▸ **Problem to work on**:
Copy out each line of the data that contains "could".

▸ **Provided data**:
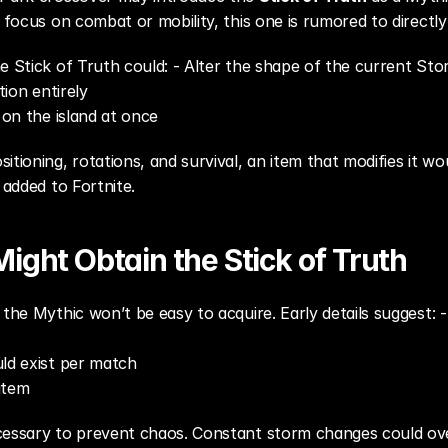
t focus on combat or mobility, this one is rumored to directly
e Stick of Truth could: - Alter the shape of the current Sto
tion entirely
s on the island at once
itioning, rotations, and survival, an item that modifies it wo
 added to Fortnite.
ight Obtain the Stick of Truth
the Mythic won’t be easy to acquire. Early details suggest: -
uld exist per match
 item
cessary to prevent chaos. Constant storm changes could ov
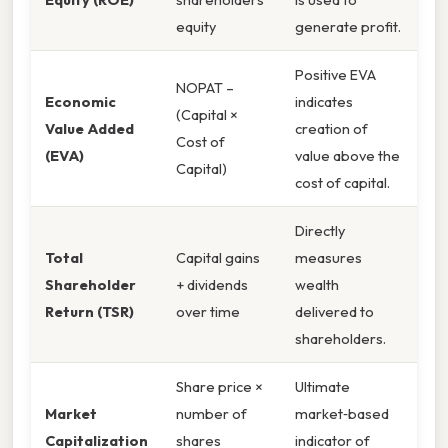
equity
generate profit.
Positive EVA
NOPAT –
Economic
indicates
(Capital ×
Value Added
creation of
Cost of
(EVA)
value above the
Capital)
cost of capital.
Directly
Total
Capital gains
measures
Shareholder
+ dividends
wealth
Return (TSR)
over time
delivered to
shareholders.
Share price ×
Ultimate
Market
number of
market‑based
Capitalization
shares
indicator of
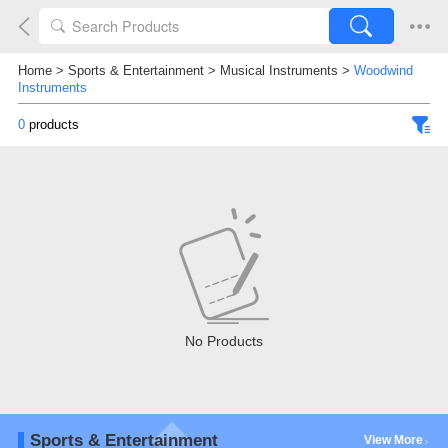
Home
>
Sports & Entertainment
>
Musical Instruments
>
Woodwind
Instruments
0
products
No Products
Sports & Entertainment
View More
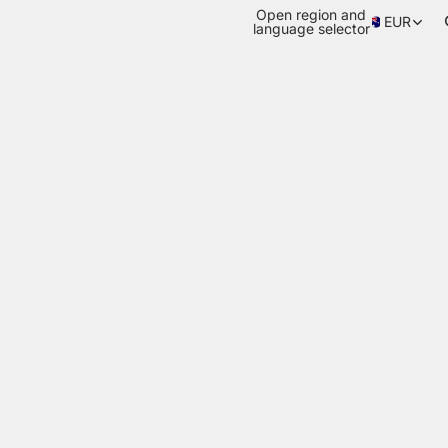
Open region and
EUR
language selector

▸ **Exercise solution**:
e Stick of Truth could: - Alter the shape of the current Sto
cessary to prevent chaos. Constant storm changes could ov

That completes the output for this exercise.